Challenges of Studying SMT

In this section, we identify several challenges inherent in measuring and studying the effects of SMT on ADHD and other phenotypes, then suggest how the field might move forward.

Defining and Measuring Screen Time

An association between well-being and SMT use has been confirmed in large-scale, observational datasets [6•, 7•] and by meta-analysis [8], but effect sizes are small, with SMT use explaining < 1% of the variance in depression and related outcomes [6•, 7•, 8]. Although the statistical findings of these studies have been consistent, interpretations have varied widely. For example, one study emphasized that “new media screen time should be understood as an important modern risk factor for depression and suicide” [6•], whereas another came to the opposite conclusion, stating that “effects of technology might be statistically significant but so minimal that they hold little practical value” [7•].

A similar debate is taking place in the ADHD literature. A recent, 2-year longitudinal study of high school students in Los Angeles County found that higher self-reported digital media use was associated with increased odds of self-reported inattentive and hyperactive-impulsive symptoms at follow-up [14••]. This result corroborated and extended previously identified cross-sectional associations [15], but with a small effect size based entirely on self-report [14••, 16]. Echoing this uncertainty, a recent review found “contradictory and inconclusive” evidence for the impact of SMT on our attentional processes, working memory, and reward seeking [13••]. Findings connecting SMT use to ADHD-related symptoms have been sufficiently robust to prompt valid concern [17•, 18], but too imprecise to provide insight or a way forward short of curbing all device use.

Inconsistency in the methods used to quantify SMT use is partly to blame. With the exception of a limited number of laboratory studies [12•, 19, 20••], assessment of SMT use has relied on ad hoc questionnaires that vary widely in their structure and the breakdown of SMT-related activities. For example, one study asks about the frequency of 14 SMT-related activities spanning multiple devices [14••], whereas another asks about the total duration of only 5 activities [21]. Several validated questionnaires [22, 23] have been used [21, 24•] but have become somewhat outdated with the rapid changes in SMT use patterns that have taken place. Only recently has mobile device use been assessed [25], with studies as few as 5 years ago not including them [26, 27]. Some investigations have explored the differential impact of distinct activities accessed through a single device [19], whereas others have grouped activities and devices together to explore the effect of SMT as a whole [24•]. While it is important to study the full range of SMT use, our understanding of its impact on ADHD has been limited by imprecision and variability in the way SMT has been conceptualized and measured.

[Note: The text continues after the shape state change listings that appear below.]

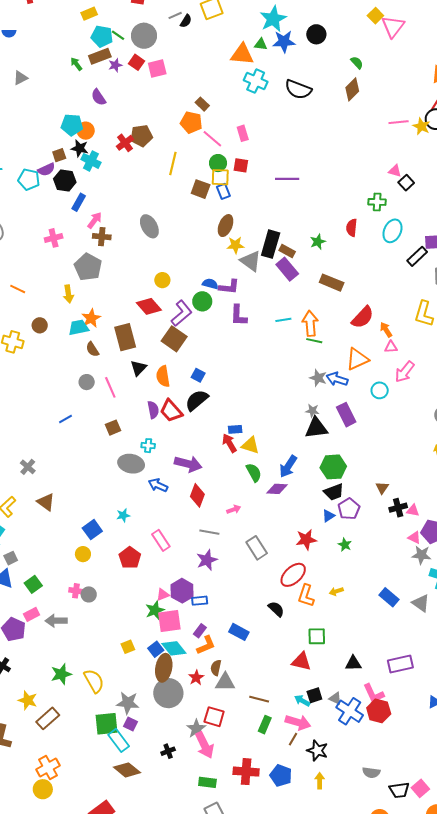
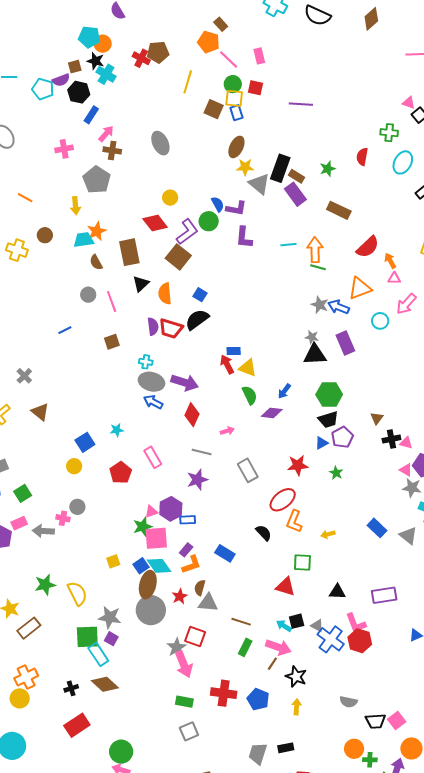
red cross: (125, 143) -> (141, 58), turned -30
blue semicircle: (210, 284) -> (218, 204), turned 42
red trapezoid: (171, 411) -> (171, 329), turned -35
gray ellipse: (131, 464) -> (152, 382), moved
blue arrow: (288, 466) -> (284, 391), size x0.7
pink cross: (76, 591) -> (63, 518), moved
yellow arrow: (336, 591) -> (328, 534), moved
black cross: (168, 751) -> (71, 688), moved

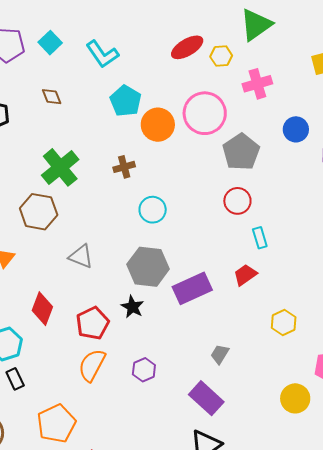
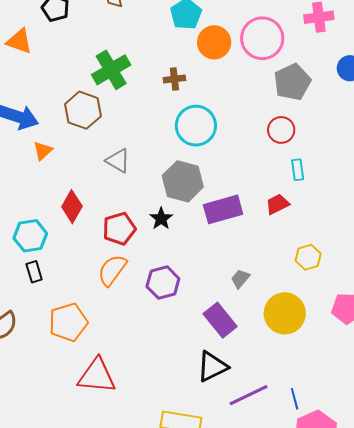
cyan circle: (153, 210) -> (196, 126), size x1.5
purple hexagon: (144, 370) -> (163, 282), size x1.4
yellow circle: (295, 398) -> (285, 313), moved, size x1.4

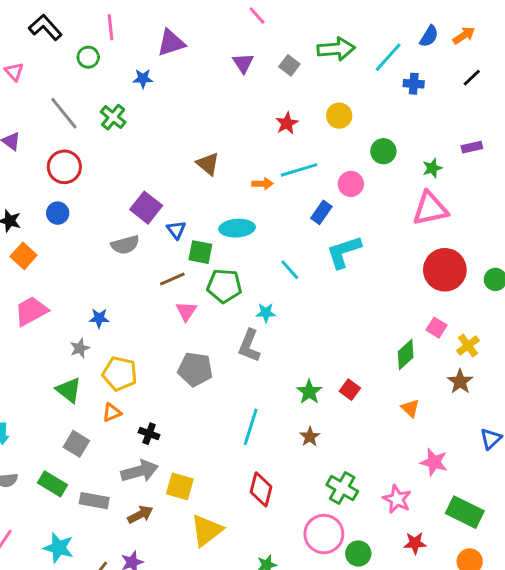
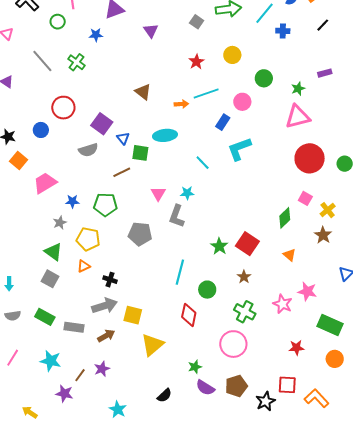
purple triangle: (243, 63) -> (151, 31), moved
red circle: (64, 167) -> (63, 108), moved
green pentagon: (224, 286) -> (105, 205), moved
pink trapezoid: (31, 311) -> (45, 183), moved
pink triangle: (186, 311) -> (158, 194), moved
red square: (350, 390) -> (247, 244), size x1.6
brown star: (310, 437) -> (244, 277), moved
gray square: (76, 444) -> (50, 279), moved
pink star: (397, 499) -> (283, 304), moved
green circle: (358, 554) -> (207, 290), moved

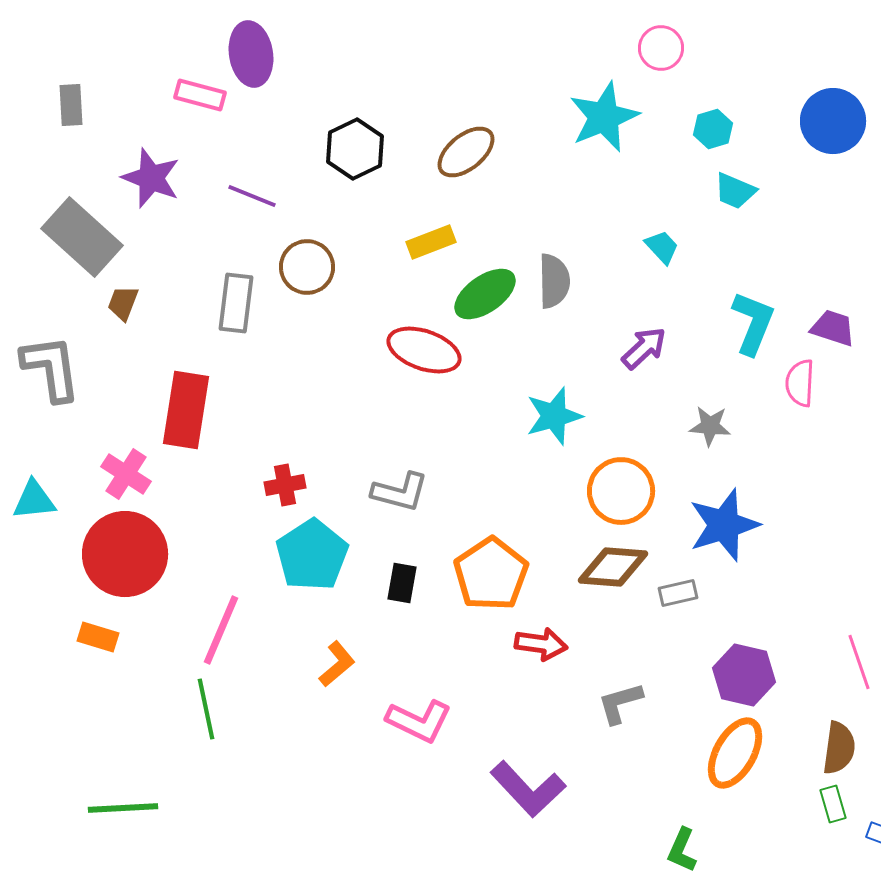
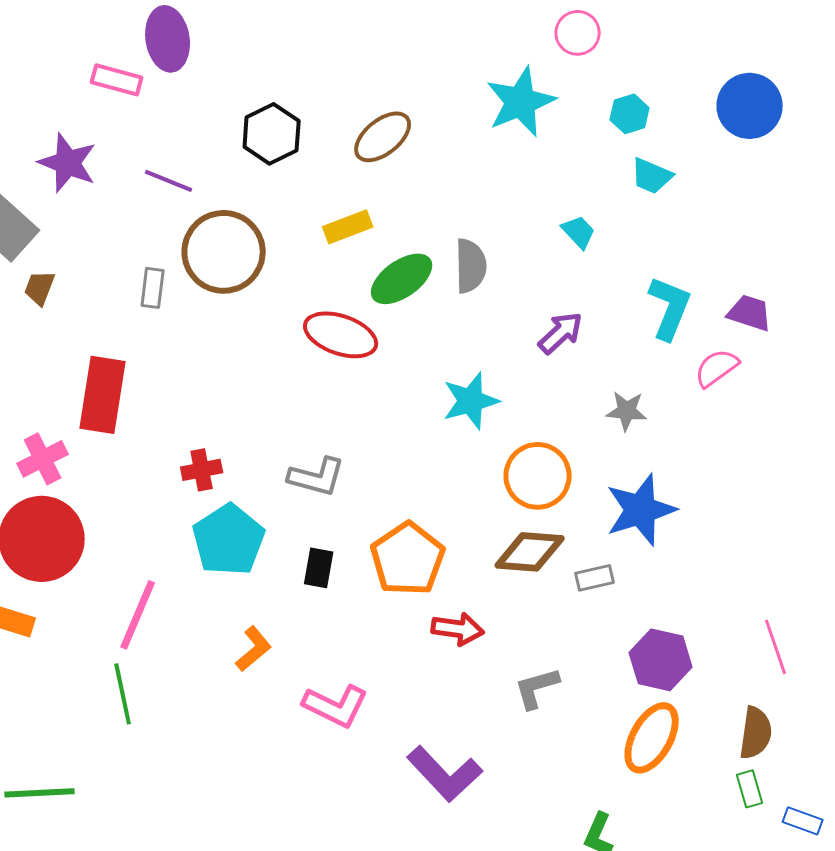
brown circle: (307, 267) -> (224, 252), size x1.5
gray rectangle: (236, 303) -> (153, 288), size x0.7
pink semicircle: (800, 383) -> (717, 368), turned 51
pink cross: (126, 474) -> (43, 459), turned 30

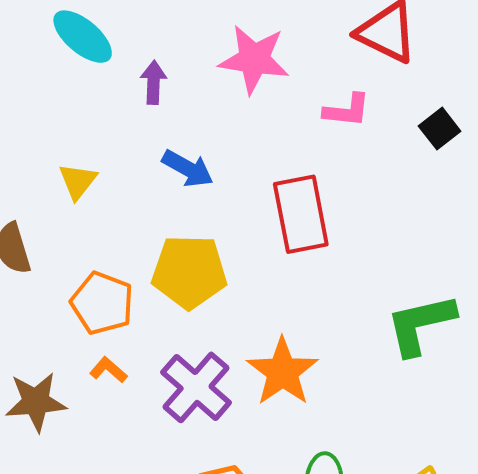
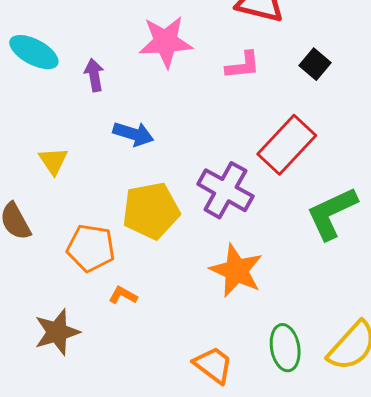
red rectangle: (301, 214) -> (287, 145), moved, turned 66
orange L-shape: (108, 370) -> (123, 295), moved
purple cross: (196, 387) -> (225, 190), moved

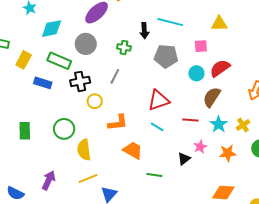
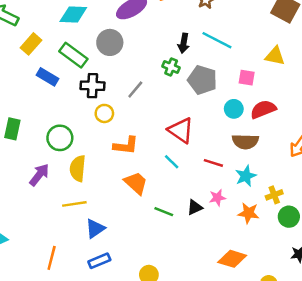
green cross: (124, 47) -> (171, 67), moved
brown semicircle: (212, 97) -> (245, 142), turned -135
red triangle: (159, 100) -> (181, 130), turned 40
yellow cross: (243, 125) -> (274, 195), moved
green line: (154, 175) -> (164, 212), moved
purple arrow: (49, 180) -> (39, 175), moved

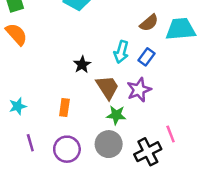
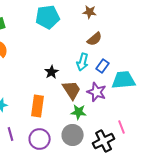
brown semicircle: (149, 23) -> (95, 39), moved
cyan trapezoid: (181, 29) -> (124, 80), moved
purple star: (139, 90) -> (97, 92), turned -30
orange rectangle: (64, 107) -> (38, 106), size x1.5

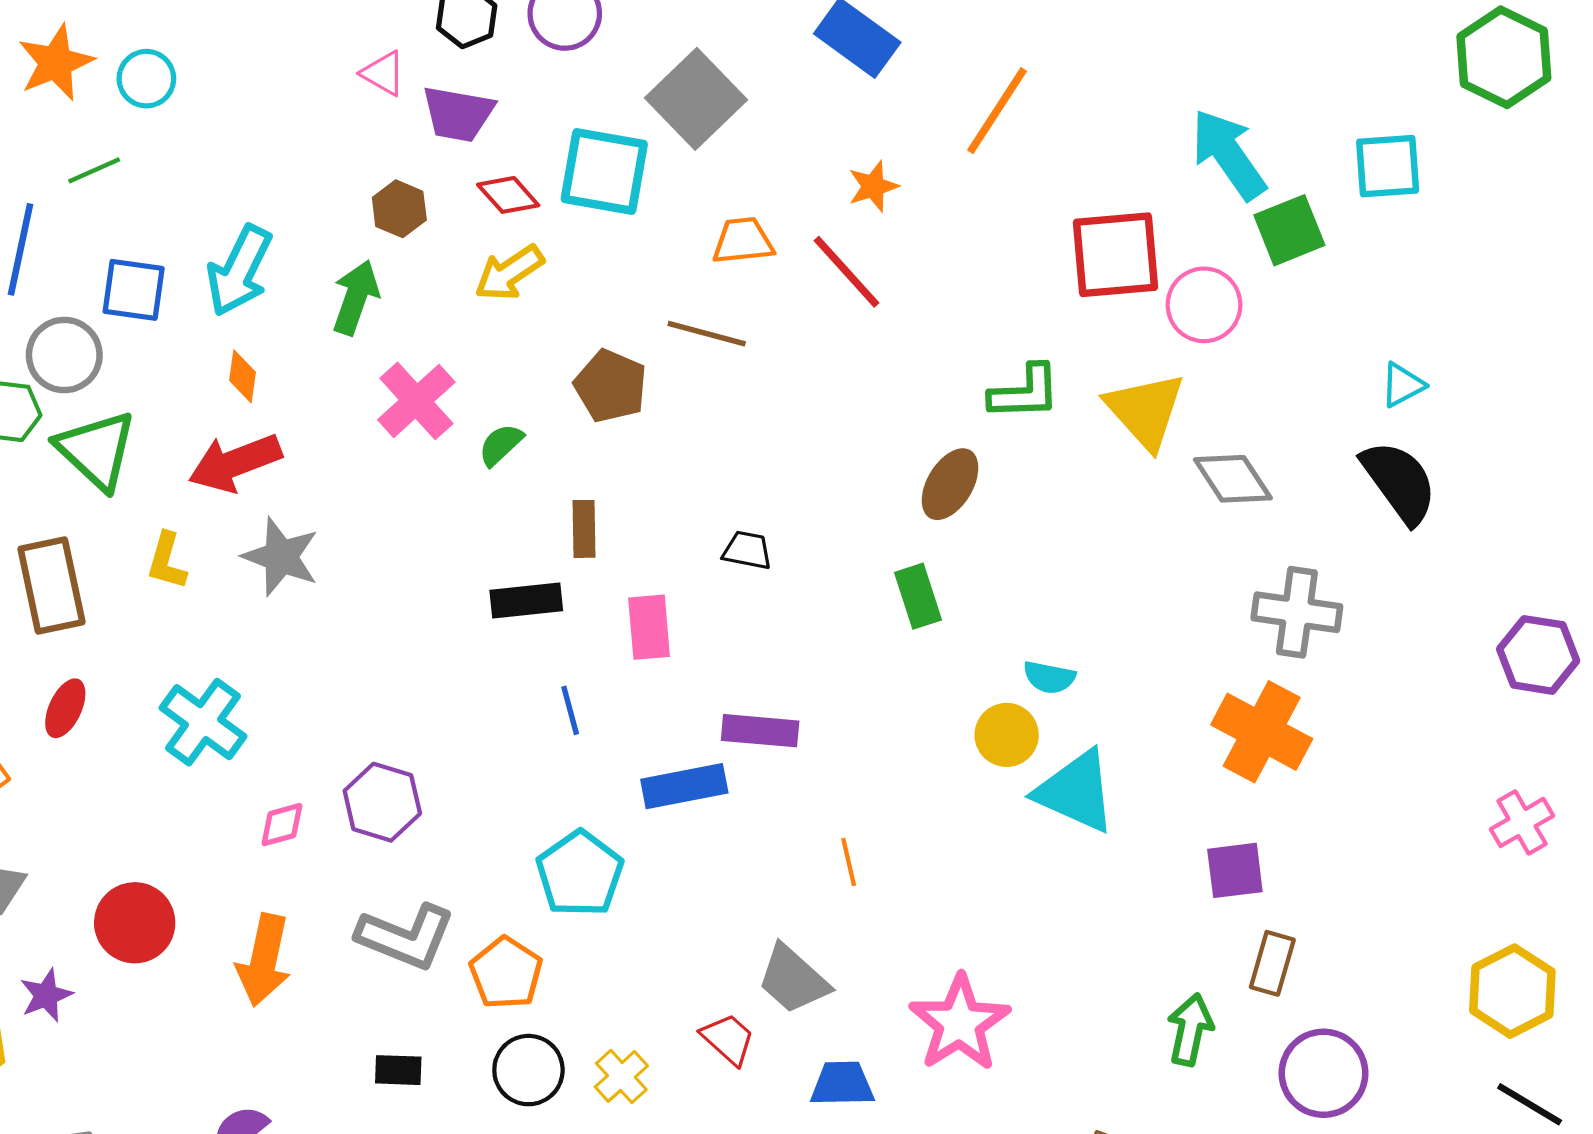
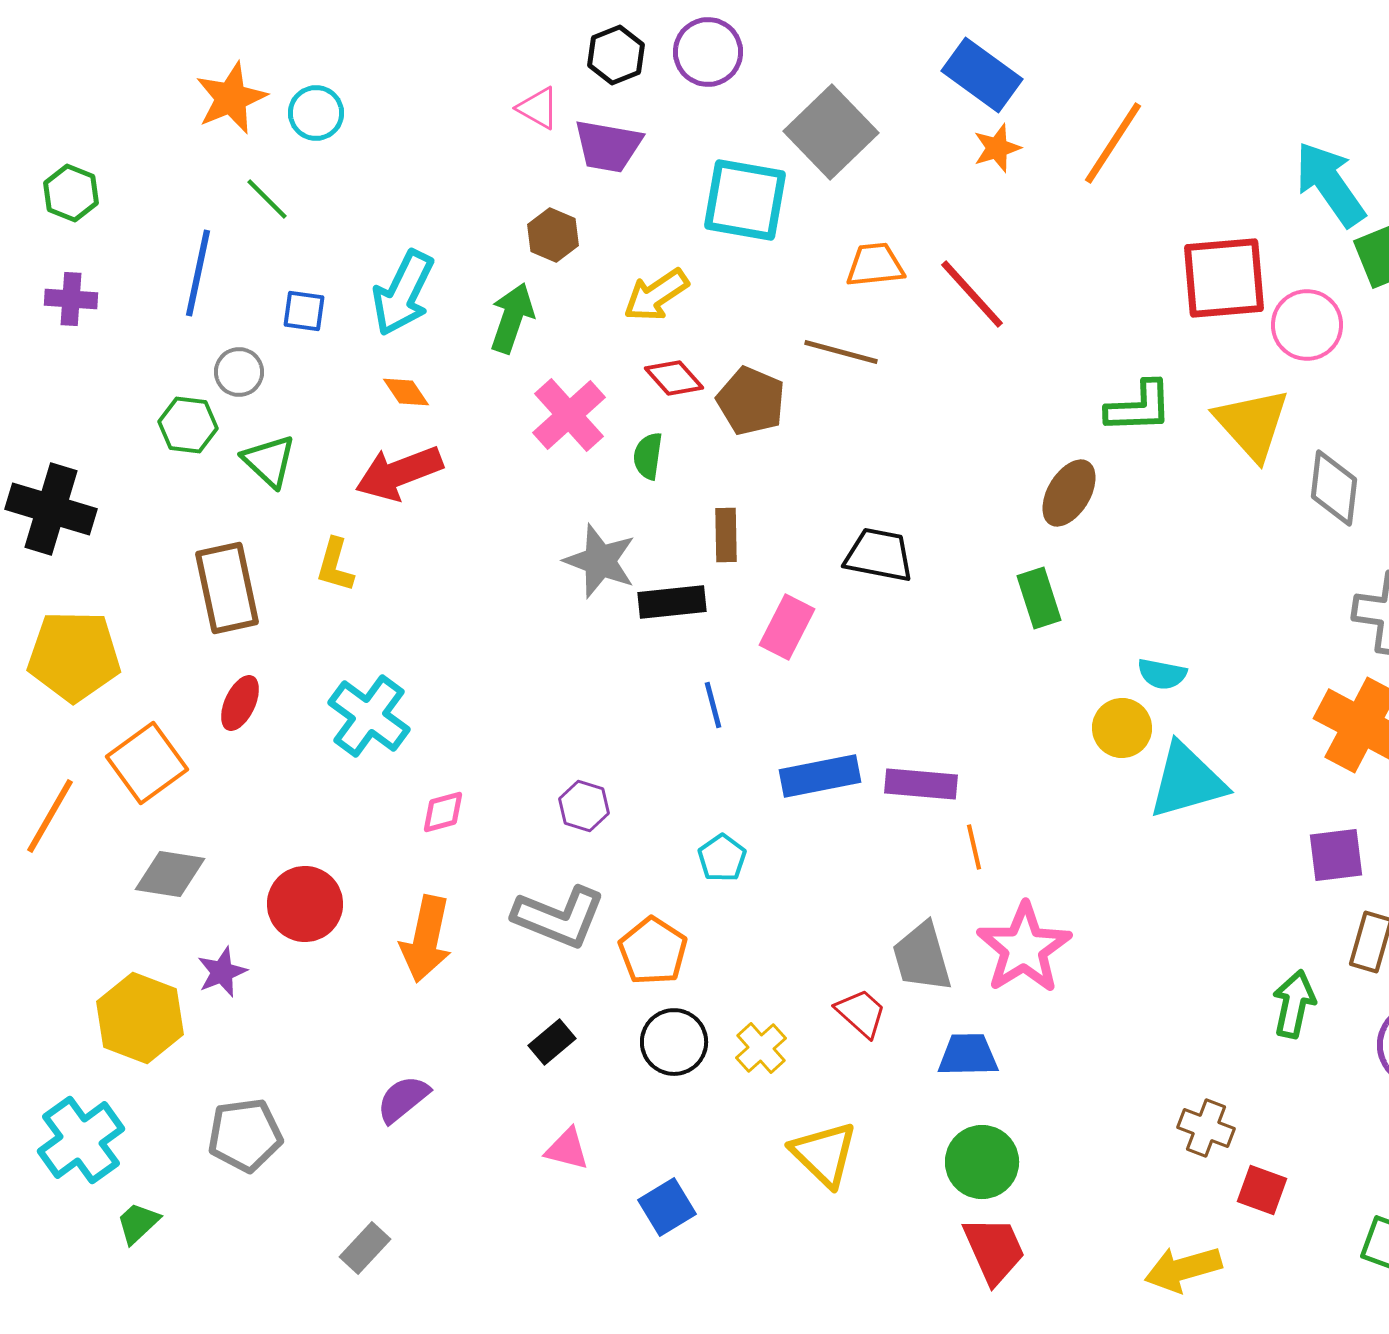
green line: (94, 170) -> (267, 199), turned 69
orange star: (873, 186) -> (997, 148), moved
red diamond: (508, 195) -> (674, 378), moved
blue square: (134, 290) -> (304, 311), size x0.7
gray circle: (64, 355) -> (239, 372), size x0.7
orange diamond: (242, 376) -> (406, 392), turned -42
green semicircle: (501, 445) -> (648, 456), turned -39
green triangle: (96, 450) -> (269, 461), size x0.7
gray diamond: (1233, 479) -> (1334, 488), turned 40
black trapezoid: (747, 550) -> (879, 555), size x1.5
gray star: (281, 557) -> (600, 561), moved
pink rectangle: (649, 627) -> (787, 627), turned 32
purple rectangle: (760, 731) -> (921, 784), moved
cyan triangle: (1076, 792) -> (1187, 781), turned -40
purple hexagon: (382, 802) -> (584, 806), moved, size x0.7
cyan pentagon: (580, 874) -> (722, 858), size x0.6
gray trapezoid: (793, 979) -> (922, 957), turned 32
pink star: (960, 1023) -> (1024, 948), moved
black rectangle: (398, 1070) -> (552, 1042), turned -42

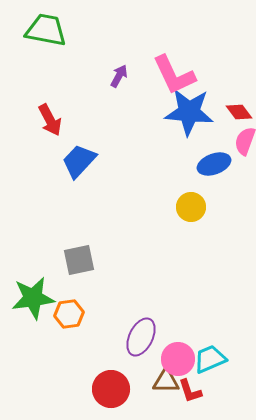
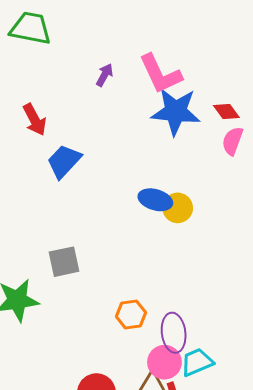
blue ellipse: (214, 164) -> (155, 200), moved, turned 36
orange hexagon: (69, 314) -> (131, 314), moved
purple ellipse: (141, 337) -> (174, 333), moved, turned -33

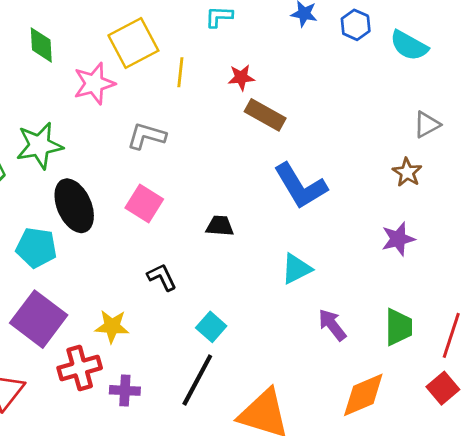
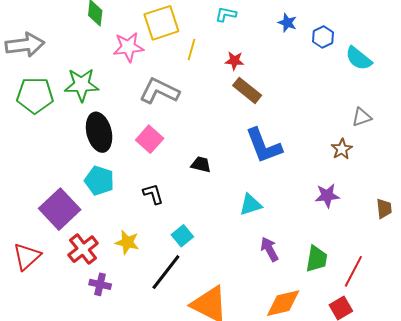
gray L-shape: (146, 136) -> (159, 91), size x1.4
cyan pentagon: (36, 248) -> (99, 181), moved
yellow star: (112, 326) -> (127, 242), moved
red cross: (80, 368) -> (83, 249), turned -32
purple cross: (125, 390) -> (100, 284), moved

Limitations of Available Study Designs

The vast majority of findings linking SMT to ADHD have been derived from cross-sectional studies, leading to uncertainty about cause versus effect. Results from large-scale, longitudinal studies provide stronger evidence that SMT use may contribute to ADHD-related symptoms, but conclusions remain tentative due to possible unmeasured confounders [14••, 28]. Because SMT is so ubiquitous, identifying large groups of participants who differ only in their SMT use is challenging at best, and finding participants with no exposure is near-impossible [13••].

These concerns could, in principle, be addressed with a randomized study design. Unfortunately, randomizing participants to SMT conditions for a suitable time period is impractical precisely because SMT is so deeply integrated in daily life. Indeed, a recent “24-h challenge” study found it difficult to identify participants willing to constrain their device use for a single day [29]. When randomized controlled trials have been conducted, they have been restricted to time-limited experimental conditions and their immediate effects. For example, several studies have examined the effect of television program pacing on subsequent symptoms of attention and hyperactivity [12•]. However, these short-term designs do not shed light on the longer-term neurocognitive impact of SMT use that has been hypothesized.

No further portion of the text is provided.